*Exercise brief:*
When the line with "การเชื่อมต่อ" appears below, start repeating lines exactly, and keep going through the line with "ประเทศผู้ผลิต"; add nothing outside that span.

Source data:
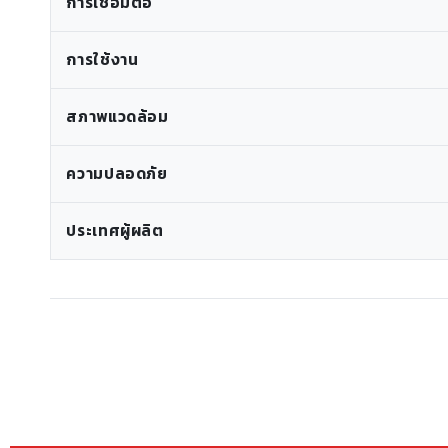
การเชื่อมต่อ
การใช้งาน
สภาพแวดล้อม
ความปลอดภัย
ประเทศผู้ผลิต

...

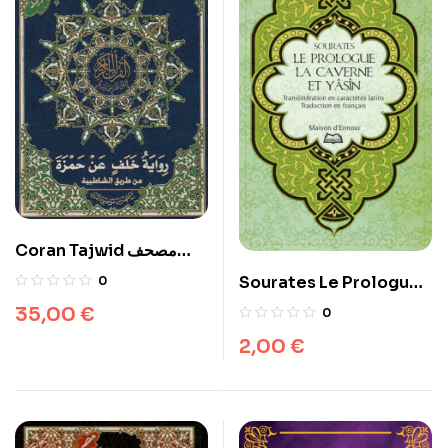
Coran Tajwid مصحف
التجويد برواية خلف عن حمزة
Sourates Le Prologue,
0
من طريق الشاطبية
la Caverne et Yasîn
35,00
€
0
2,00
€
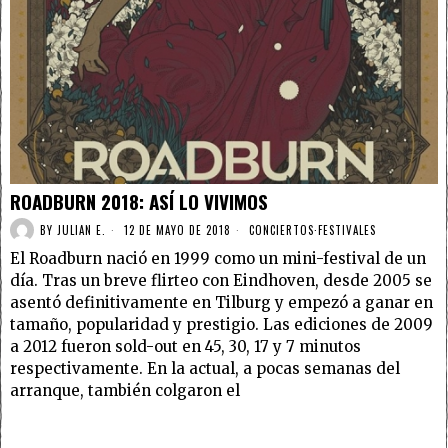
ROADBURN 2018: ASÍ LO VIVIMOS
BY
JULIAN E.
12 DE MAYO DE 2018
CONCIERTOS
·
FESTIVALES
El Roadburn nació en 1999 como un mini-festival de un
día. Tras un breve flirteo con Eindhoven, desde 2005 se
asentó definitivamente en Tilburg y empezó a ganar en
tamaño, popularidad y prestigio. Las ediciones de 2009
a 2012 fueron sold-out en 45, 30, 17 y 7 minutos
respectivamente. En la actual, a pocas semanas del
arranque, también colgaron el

==

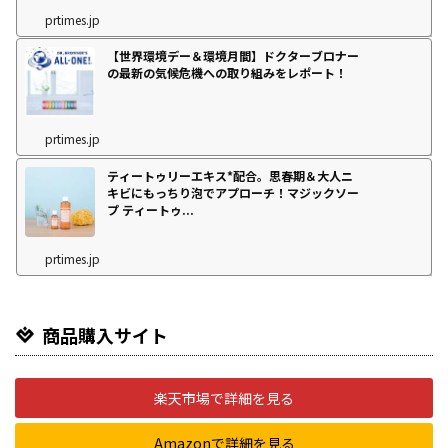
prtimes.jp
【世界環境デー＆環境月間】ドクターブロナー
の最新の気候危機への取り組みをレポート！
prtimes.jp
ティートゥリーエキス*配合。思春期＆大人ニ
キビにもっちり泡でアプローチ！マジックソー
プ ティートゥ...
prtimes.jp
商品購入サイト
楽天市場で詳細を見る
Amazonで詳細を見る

*Response area:*
การเชื่อมต่อ
การใช้งาน
สภาพแวดล้อม
ความปลอดภัย
ประเทศผู้ผลิต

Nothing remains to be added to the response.